If the government truly believes in personalisation, then it must surely also believe that schools should be allowed to develop individual models of provision that are appropriate to local circumstances. If they can allow this to happen, then in personalisation they may have found an issue that can unite schools in a new and exciting way, while gaining the respect of the teaching profession for adopting a more inclusive approach to schools.
Brin Best is director of Innovation for Education.
Case study: A light touch
Progress towards personalisation was achieved at this school through a range small-scale initiatives over a two-year period.
Parents’ evenings were stopped and a student review day set up for each year group instead, in order for staff to provide more focused feedback for individual students. Individual appointment times were made with each form tutor, who assembled the comments of all teaching staff and fed these back to the student and parents during an intensive 20-minute session.
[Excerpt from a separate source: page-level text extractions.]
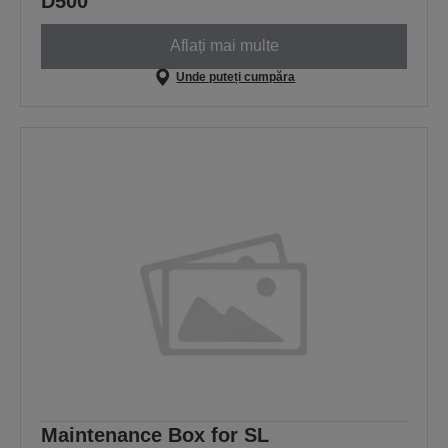
D500
Aflați mai multe
Unde puteți cumpăra
Maintenance Box for SL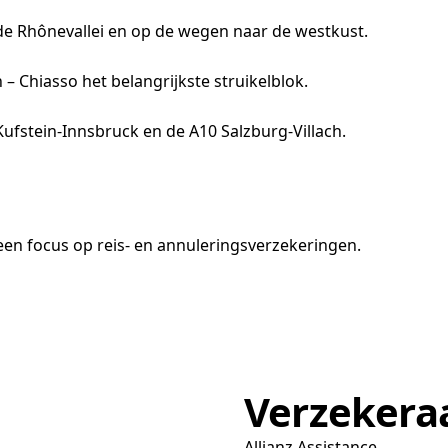
 de Rhônevallei en op de wegen naar de westkust.
 – Chiasso het belangrijkste struikelblok.
 Kufstein-Innsbruck en de A10 Salzburg-Villach.
en focus op reis- en annuleringsverzekeringen.
Verzekera
Allianz Assistance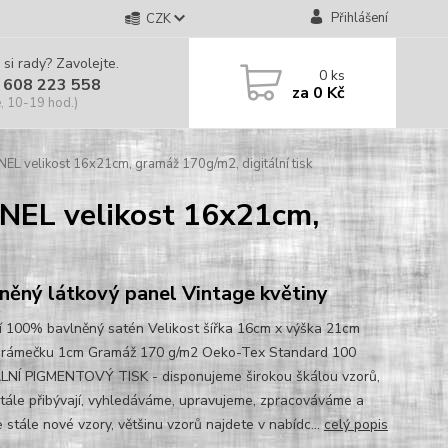
Přihlášení
CZK
 si rady? Zavolejte.
0
ks
 608 223 558
za
0 Kč
, 10-19 hod.)
elikost 16x21cm, gramáž 170g/m2, digitální tisk
L velikost 16x21cm,
něný látkový panel Vintage květiny
í 100% bavlněný satén Velikost šířka 16cm x výška 21cm
 rámečku 1cm Gramáž 170 g/m2 Oeko-Tex Standard 100
LNÍ PIGMENTOVÝ TISK - disponujeme širokou škálou vzorů,
stále přibývají, vyhledáváme, upravujeme, zpracováváme a
 stále nové vzory, většinu vzorů najdete v nabídc...
celý popis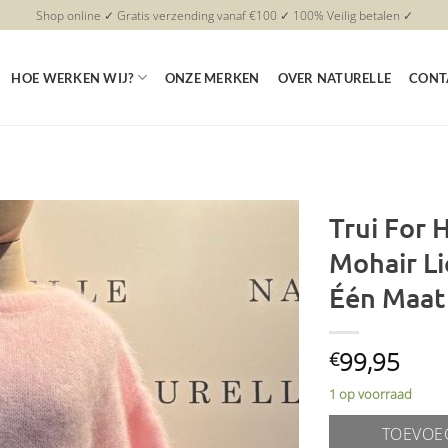
Shop online ✓ Gratis verzending vanaf €100 ✓ 100% Veilig betalen ✓
HOE WERKEN WIJ?
ONZE MERKEN
OVER NATURELLE
CONT
Trui For 
Mohair Li
Toevoegen
aan
Één Maat 
verlanglijst
99,95
€
1 op voorraad
TOEVOE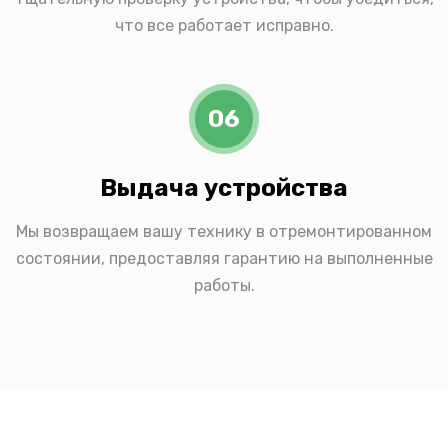
что все работает исправно.
06
Выдача устройства
Мы возвращаем вашу технику в отремонтированном
состоянии, предоставляя гарантию на выполненные
работы.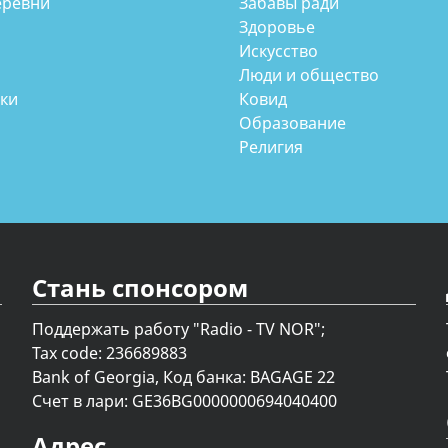
еревни
Забавы ради
Здоровье
Искусство
Люди и общество
аки
Ковид
Образование
Религия
Стань спонсором
Поддержать работу "Radio - TV NOR";
Tax code: 236689883
Bank of Georgia, Код банка: BAGAGE 22
Счет в лари: GE36BG0000000694040400
Адрес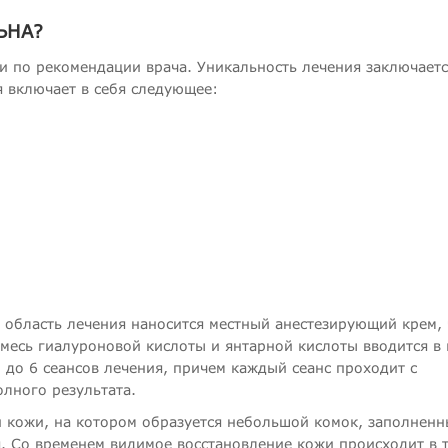
ЬНА?
и по рекомендации врача. Уникальность лечения заключаетс
я включает в себя следующее:
а область лечения наносится местный анестезирующий крем,
месь гиалуроновой кислоты и янтарной кислоты вводится в 
до 6 сеансов лечения, причем каждый сеанс проходит с
олного результата.
й кожи, на котором образуется небольшой комок, заполнен
я. Со временем видимое восстановление кожи происходит в 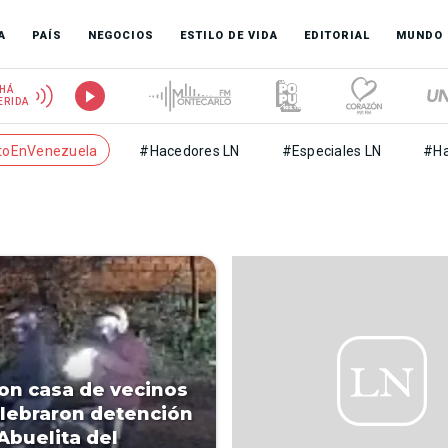
A
PAÍS
NEGOCIOS
ESTILO DE VIDA
EDITORIAL
MUNDO
HÁ
ERIDA
toEnVenezuela
#Hacedores LN
#Especiales LN
#Ha
on casa de vecinos
lebraron detención
“Abuelita del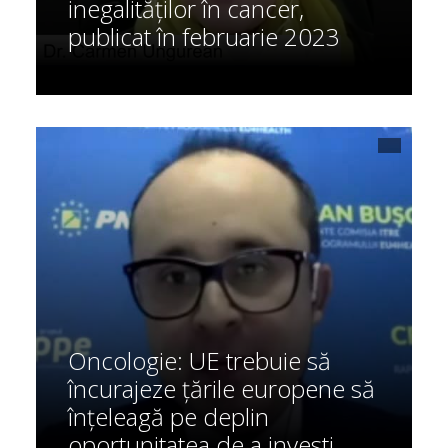
inegalităților în cancer,
publicat în februarie 2023
Oncologie: UE trebuie să
încurajeze țările europene să
înțeleagă pe deplin
oportunitatea de a investi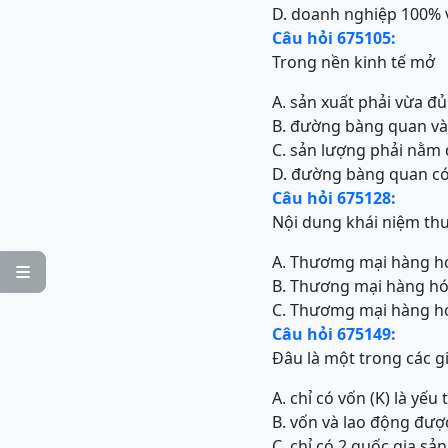
D. doanh nghiệp 100% 
Câu hỏi 675105:
Trong nền kinh tế mở
A. sản xuất phải vừa đ
B. đường bàng quan và 
C. sản lượng phải nằm 
D. đường bàng quan có 
Câu hỏi 675128:
Nội dung khái niệm th
A. Thươmg mại hàng hó

B. Thương mại hàng hóa
C. Thươmg mại hàng hó
Câu hỏi 675149:
Đâu là một trong các g
A. chỉ có vốn (K) là yếu
B. vốn và lao động đượ
C. chỉ có 2 quốc gia s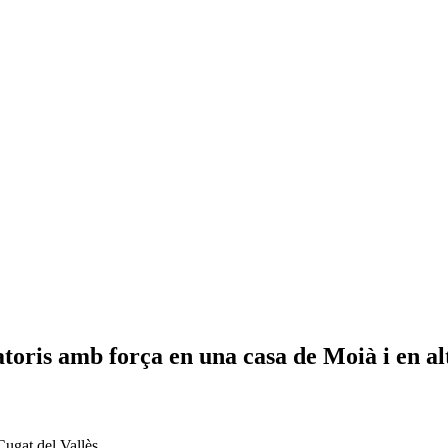
oris amb força en una casa de Moià i en alt
Cugat del Vallès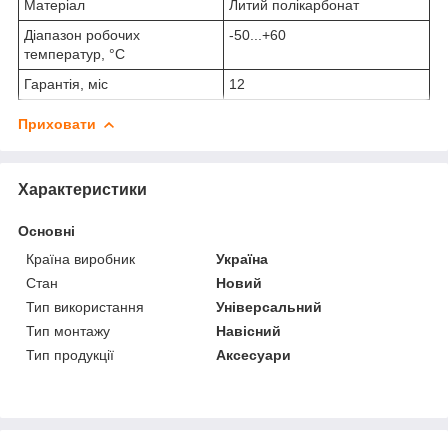
Матеріал
Литий полікарбонат
Діапазон робочих
-50...+60
температур, °С
Гарантія, міс
12
Приховати
Характеристики
Основні
Країна виробник
Україна
Стан
Новий
Тип використання
Універсальний
Тип монтажу
Навісний
Тип продукції
Аксесуари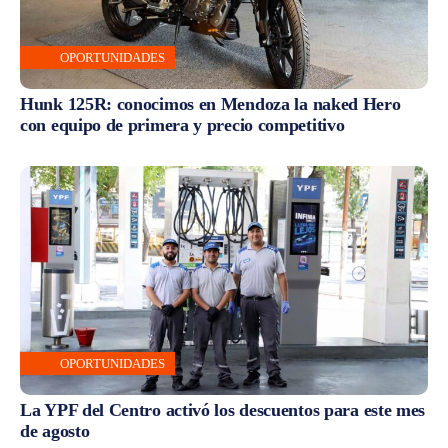
OPORTUNIDADES
Hunk 125R: conocimos en Mendoza la naked Hero
con equipo de primera y precio competitivo
OPORTUNIDADES
La YPF del Centro activó los descuentos para este mes
de agosto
This new approach also provided the opportunity for personal targets to be reviewed and set. The school’s G&T coordinator was available for additional consultations on the day, with some students who had suffered particular challenges being called to interview with their parents. The number of students attending with their parents increased markedly during these review days, with many parents commenting that the new format provided a much more satisfactory way to receive feedback in a relaxed manner, which avoided the scrum-like atmosphere of parents’ evenings. Long queues and frustrating delays were avoided.
Work was also carried out in lessons to personalise learning. Several members of staff carried out learning preference questionnaires with students, which they used to tailor their teaching to appeal to the widest range of learners. Close attention was also paid to the results of these questionnaires by the G&T coordinator, who kept records for students in the cohort. End of unit tests in some subjects were restructured from being focused on the content students had learned, to determining the skills and knowledge they had gained, with a view to building on this in future learning. Finally, differentiated tests were introduced in certain subjects to make them more appropriate to the needs of more able students.
Case study: A strategic approach
This school chose to operate at a much more strategic level in order to create a step change in how personalisation was adopted across the school.
Personalisation for more able students was seen as just one facet of a wider mission to improve provision for all students, by tailoring provision to specific needs. The school’s G&T coordinator was closely involved at all stages.
Work began with a clarification of what the school wanted to get out of the new work, carried out collaboratively at a staff meeting. This was
led by senior leaders, but actively involved staff. This provided the foundation for a whole-school audit of existing work, which gave a baseline upon which future progress could be judged. Each department or team within the school was then asked to devise an action plan that would take the school several steps further to personalised learning within a year. These spanned curriculum innovations, new teaching and learning approaches and better relationships with parents and the wider community.
A personalisation team was set up to monitor progress and provide a means of communicating successes back to the whole staff. This group also ensured that personalisation was kept high on people’s agendas. A newsletter was set-up and there were regular updates at staff meetings. Senior leaders at the school gave their active support to the work and every member of staff knew that they had a role in helping the school achieve its vision.
This strategic approach, which was rolled out progressively over the course of a year, enabled the school to demonstrate a genuine effort to personalise learning for more able students and other groups.